Metadata-Version: 2.4
Name: retention
Version: 1.0.7
Summary: Retention-based next-generation kernels for long-context models
Author-email: Sean Zhang <sean@manifest.com>, Carles Gelada <cgel@manifest.com>, Jacob Buckman <jacob@manifest.com>, Txus Bach <txus@manifest.com>
Classifier: Programming Language :: Python :: 3
Classifier: License :: OSI Approved :: MIT License
Requires-Python: >=3.11
Description-Content-Type: text/markdown
License-File: LICENSE
Requires-Dist: numpy>=2.2
Requires-Dist: torch>=2.6.0
Requires-Dist: triton>=3.2
Requires-Dist: setuptools>=69.5.1
Requires-Dist: einops
Provides-Extra: dev
Requires-Dist: twine; extra == "dev"
Requires-Dist: pytest>=8.3.4; extra == "dev"
Requires-Dist: transformers>=4.56.0; extra == "dev"
Requires-Dist: pytest-xdist; extra == "dev"
Requires-Dist: cibuildwheel; extra == "dev"
Requires-Dist: auditwheel; extra == "dev"
Requires-Dist: wheel; extra == "dev"
Requires-Dist: build; extra == "dev"
Requires-Dist: tiktoken; extra == "dev"
Requires-Dist: datasets; extra == "dev"
Requires-Dist: httpx; extra == "dev"
Requires-Dist: tqdm; extra == "dev"
Requires-Dist: pyyaml; extra == "dev"
Requires-Dist: bokeh; extra == "dev"
Requires-Dist: matplotlib; extra == "dev"
Requires-Dist: pymdown-extensions; extra == "dev"
Requires-Dist: mkdocs; extra == "dev"
Requires-Dist: mkdocstrings-python; extra == "dev"
Requires-Dist: requests; extra == "dev"
Requires-Dist: wandb; extra == "dev"
Requires-Dist: zarr; extra == "dev"
Requires-Dist: psutil; extra == "dev"
Requires-Dist: click; extra == "dev"
Requires-Dist: tabulate; extra == "dev"
Requires-Dist: flash-linear-attention; extra == "dev"
Requires-Dist: pytest-randomly; extra == "dev"
Requires-Dist: pytest-rerunfailures; extra == "dev"
Provides-Extra: experimental
Requires-Dist: vidrial; extra == "experimental"
Dynamic: license-file


# Retention
[![Build](https://github.com/m-a-n-i-f-e-s-t/retention/actions/workflows/build-and-test.yml/badge.svg)](https://github.com/m-a-n-i-f-e-s-t/retention/actions/workflows/build-and-test.yml)
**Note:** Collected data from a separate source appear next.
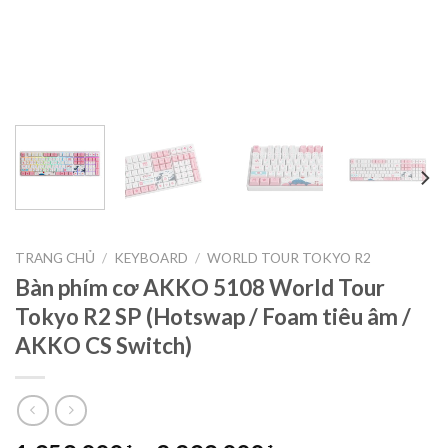
TRANG CHỦ
/
KEYBOARD
/
WORLD TOUR TOKYO R2
Bàn phím cơ AKKO 5108 World Tour
Tokyo R2 SP (Hotswap / Foam tiêu âm /
AKKO CS Switch)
This repository contains a PyTorch layer implementing power retention, a linear-cost variant of attention whose state size can be controlled
independently of context length and parameter count.

For details on the approach, see our paper: [Scaling Context Requires Rethinking Attention](http://arxiv.org/abs/2507.04239)
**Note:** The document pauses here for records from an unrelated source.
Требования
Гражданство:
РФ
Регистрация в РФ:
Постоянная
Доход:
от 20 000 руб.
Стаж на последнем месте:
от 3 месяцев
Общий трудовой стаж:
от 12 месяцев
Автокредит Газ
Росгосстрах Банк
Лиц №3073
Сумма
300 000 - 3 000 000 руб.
Documentation: [https://m-a-n-i-f-e-s-t.github.io/retention/](https://m-a-n-i-f-e-s-t.github.io/retention/)


### Training Performance

On a wide range of FLOPs budgets, power retention models achieve the lowest perplexity. 
![Power Retention is FLOP-optimal on long context training](./plots/flops.png)

### Inference Performance
In a head-to-head comparison on long-context generation, power retention models like [PowerCoder](https://huggingface.co/manifestai/powercoder-3b) are able to attain vastly greater token througput than transformers.

![Power Retention is faster on long context inference](./plots/generation_time.png)
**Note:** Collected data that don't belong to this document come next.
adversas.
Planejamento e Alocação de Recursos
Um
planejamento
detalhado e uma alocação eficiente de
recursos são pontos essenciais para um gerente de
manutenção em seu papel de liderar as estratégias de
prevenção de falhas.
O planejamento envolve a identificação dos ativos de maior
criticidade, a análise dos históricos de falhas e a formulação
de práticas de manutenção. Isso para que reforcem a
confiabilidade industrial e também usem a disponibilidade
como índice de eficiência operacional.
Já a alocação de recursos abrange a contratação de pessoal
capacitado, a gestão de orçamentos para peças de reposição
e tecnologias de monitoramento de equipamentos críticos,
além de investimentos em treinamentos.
*(Measured above is a 3B-parameter models on an A100, with prefill length of 2048.)*

### Features

- Efficient chunked algorithm for linear scaling with sequence length (O(t) cost vs O(t²) for standard attention)
- Support for gated attention and rotary embeddings
- CUDA kernels optimized for A100
- FP16 and BF16 support


## Installation

### From PyPI (Recommended)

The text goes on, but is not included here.